OHSU-POST-1511: Gene Diversification of an Emerging Pathogen: A Decade of Mutation in a novel Fish Viral Hemorrhagic Septicemia (VHS) substrain since its first appearance in the Laurentian Great Lakes

Published: Jan 29, 2015
Last Modified: Jun 9, 2015
Direct: Permalink

Contributors

Douglas Leaman

Chair, University of Toledo

Dr.

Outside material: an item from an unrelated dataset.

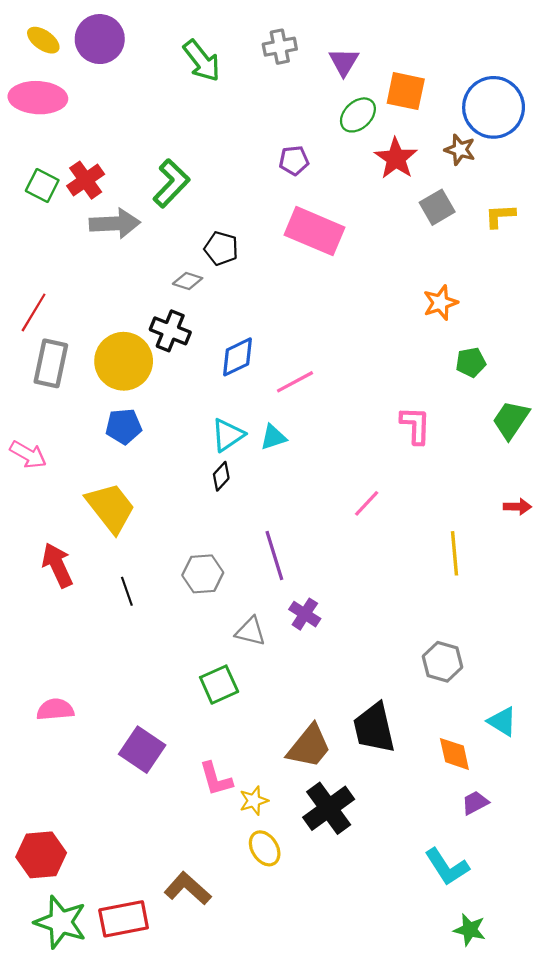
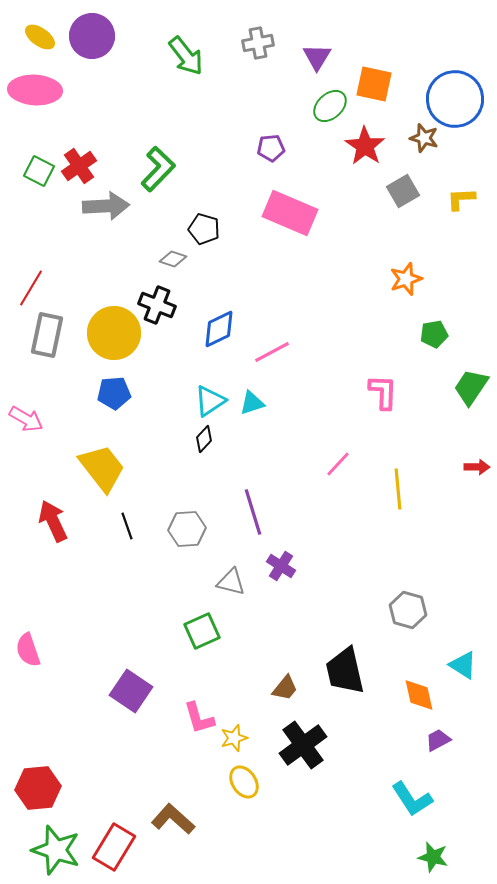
yellow line: (454, 553) -> (398, 489), moved
black line: (127, 591) -> (127, 526), moved
pink semicircle: (55, 709) -> (28, 650), moved, turned -104
brown trapezoid: (309, 746) -> (285, 688), size x0.6
red rectangle: (124, 919) -> (114, 847), turned -48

Carol A. Stepien

Director, UT Lake Erie Center

Abstract

“Viral Hemorrhagic Septicemia virus (VHSv) is an RNA rhabdovirus that causes one of the world’s most serious fish diseases, infecting >80 species across the Northern Hemisphere. A novel and virulent substrain, IVb, first appeared in the Laurentian Great Lakes about a decade ago, resulting in massive fish kills, rapid spread, and genetic diversification. We analyzed temporal and spatial mutational patterns in the non-virion (Nv), glycoprotein (G), phosphoprotein (P), and matrix (M) genes. Our results show the Nv-gene has been evolving the fastest, with the G-gene second fastest. P- and M- genes are evolutionarily conserved and display slower rates of change. Samples from Lakes Erie and Ontario contained the greatest haplotype diversity. Since the 2006 outbreak, variants have increased in number, perhaps in response to fish populations developing resistance. Rapid evolutionary differentiation may allow new variants to evade fish host recognition and immune responses, facilitating persistence along with geographic expansion.”